Miercoles-de-Ceniza

+ Evangelio de Nuestro Señor Jesucristo

Según San Mateo (6, 1-6.16-18)


Jesús dijo a sus discípulos: Tengan cuidado de no practicar su justicia delante de los hombres para ser vistos por ellos: de lo contrario, no recibirán ninguna recompensa del Padre que está en el cielo. Por lo tanto, cuando des limosna, no lo vayas pregonando delante de ti, como hacen los hipócritas en las sinagogas y en las calles, para ser honrados por los hombres. Les aseguro que ellos ya tienen su recompensa.

Cuando tú des limosna, que tu mano izquierda ignore lo que hace la derecha, para que tu limosna quede en secreto; y tu Padre, que ve en lo secreto, te recompensará.

Cuando ustedes oren, no hagan como los hipócritas: a ellos les gusta orar de pie en las sinagogas y en las esquinas de las calles, para ser vistos. Les aseguro que ellos ya tienen su recompensa.

Tú, en cambio, cuando ores, retírate a tu habitación, cierra la puerta y ora a tu Padre que está en lo secreto; y tu Padre, que ve en lo secreto, te recompensará.

Cuando ustedes ayunen, no pongan cara triste, como hacen los hipócritas, que desfiguran su rostro para que se note que ayunan. Les aseguro que con eso, ya han recibido su recompensa. Tú, en cambio, cuando ayunes, perfuma tu cabeza y lava tu rostro, para que tu ayuno no sea conocido por los hombres, sino por tu Padre que está en lo secreto; y tu Padre, que ve en lo secreto, te recompensará.

Palabra del Señor


Miércoles de CENIZA

CICLO B

Evangelio de nuestro Señor Jesucristo según San Mateo

miercoles-ceniza

SAN AGUSTÍN COMENTA

Mt 6, 1-6.16-18: Si buscas la gloria de Dios, no temas ser visto por los hombres

Había diferido otra cuestión, esto es: por qué el Señor dijo a sus discípulos en el sermón de la montaña: Luzcan vuestras obras delante de los hombres, para que vean vuestras buenas obras y glorifiquen a nuestro Padre que está en los cielos. Y poco después, en el mismo sermón, añade: Guardaos de realizar vuestra justicia delante de los hombres para ser vistos por ellos; Que tu limosna quede oculta, y tu padre, que ve en lo oculto, te recompensará. Con frecuencia, quien tiene que obrar fluctúa en medio de estos dos preceptos y no sabe cuál seguir, cuando en efecto quiere obedecer al Señor que preceptuó lo uno y lo otro. ¿Cómo brillarán nuestras obras delante de los hombres, para que las vean y, a su vez, cómo va a quedar oculta nuestra limosna? Si quiero cumplir lo primero, tropiezo en lo segundo; y si cumplo lo segundo, peco contra lo primero. De donde se sigue que uno y otro texto de la Escritura han de ser armonizados de forma que aparezca claro que los preceptos divinos no pueden contradecirse. Pues esta aparente pugna en las palabras busca la paz de quien las entienda. Que cada uno esté en concordia en su corazón con la palabra de Dios y desaparecerá toda discordia en la Escritura.

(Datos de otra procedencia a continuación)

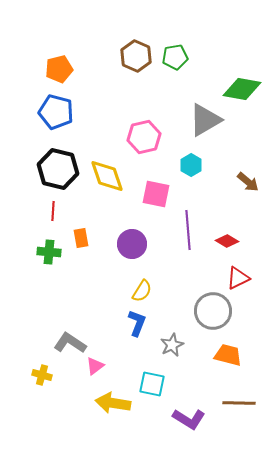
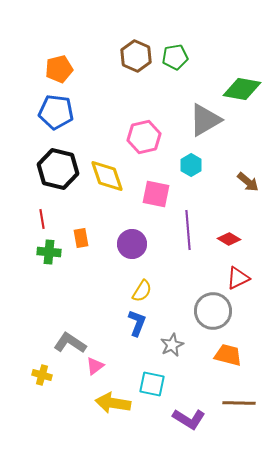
blue pentagon: rotated 8 degrees counterclockwise
red line: moved 11 px left, 8 px down; rotated 12 degrees counterclockwise
red diamond: moved 2 px right, 2 px up
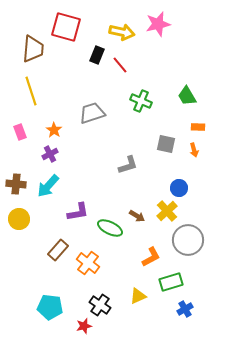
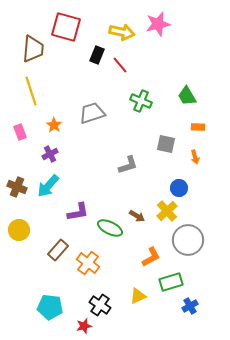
orange star: moved 5 px up
orange arrow: moved 1 px right, 7 px down
brown cross: moved 1 px right, 3 px down; rotated 18 degrees clockwise
yellow circle: moved 11 px down
blue cross: moved 5 px right, 3 px up
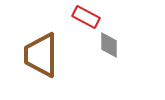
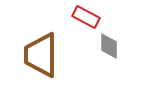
gray diamond: moved 1 px down
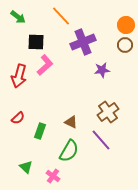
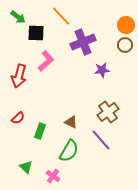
black square: moved 9 px up
pink L-shape: moved 1 px right, 4 px up
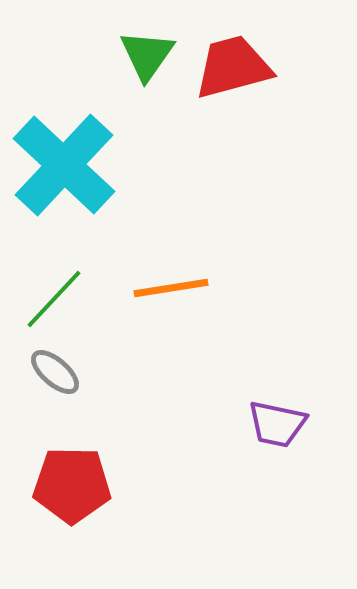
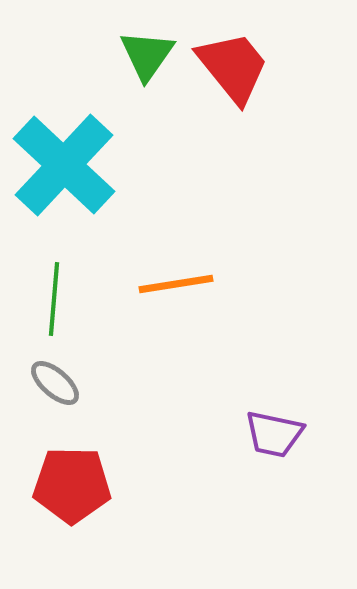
red trapezoid: rotated 66 degrees clockwise
orange line: moved 5 px right, 4 px up
green line: rotated 38 degrees counterclockwise
gray ellipse: moved 11 px down
purple trapezoid: moved 3 px left, 10 px down
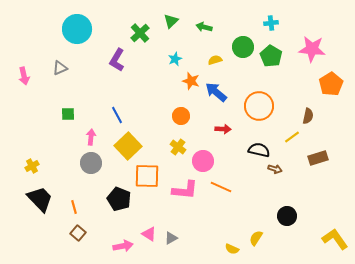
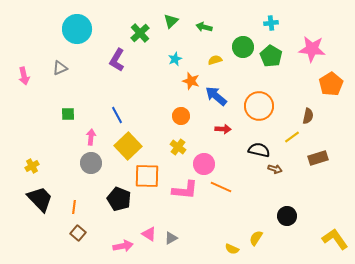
blue arrow at (216, 92): moved 4 px down
pink circle at (203, 161): moved 1 px right, 3 px down
orange line at (74, 207): rotated 24 degrees clockwise
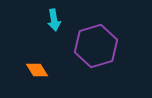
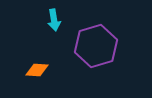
orange diamond: rotated 55 degrees counterclockwise
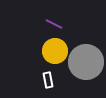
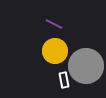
gray circle: moved 4 px down
white rectangle: moved 16 px right
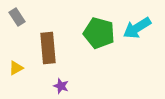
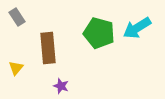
yellow triangle: rotated 21 degrees counterclockwise
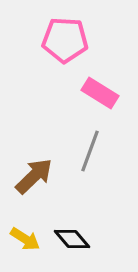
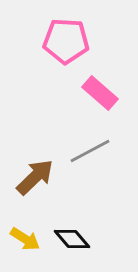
pink pentagon: moved 1 px right, 1 px down
pink rectangle: rotated 9 degrees clockwise
gray line: rotated 42 degrees clockwise
brown arrow: moved 1 px right, 1 px down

Piensa en un hombre que da una limosna, de tal manera que, a ser posible, no lo sepa absolutamente nadie, ni siquiera quien la recibe. Con este fin, evitando hasta los ojos de este, en vez de darle algo que él reciba, deposita algo que él más bien encuentre. ¿Puede hacer algo más para que su limosna quede oculta? Sin duda esta persona choca contra la otra sentencia y no cumple lo que el Señor dijo: Luzcan vuestras obras delante de los hombres, para que vean vuestras buenas obras. Si nadie ve sus buenas obras, no impulsa a nadie a imitarle. Por lo que depende de él, los demás serán estériles, al juzgar que nadie cumple lo que mandó Dios, si las personas actúan de modo que sus obras buenas no sean vistas. Y ello, teniendo en cuenta que se practica mayor misericordia con aquel al que se propone un buen ejemplo que imitar que con aquel al que se da alimento para alimentar el cuerpo.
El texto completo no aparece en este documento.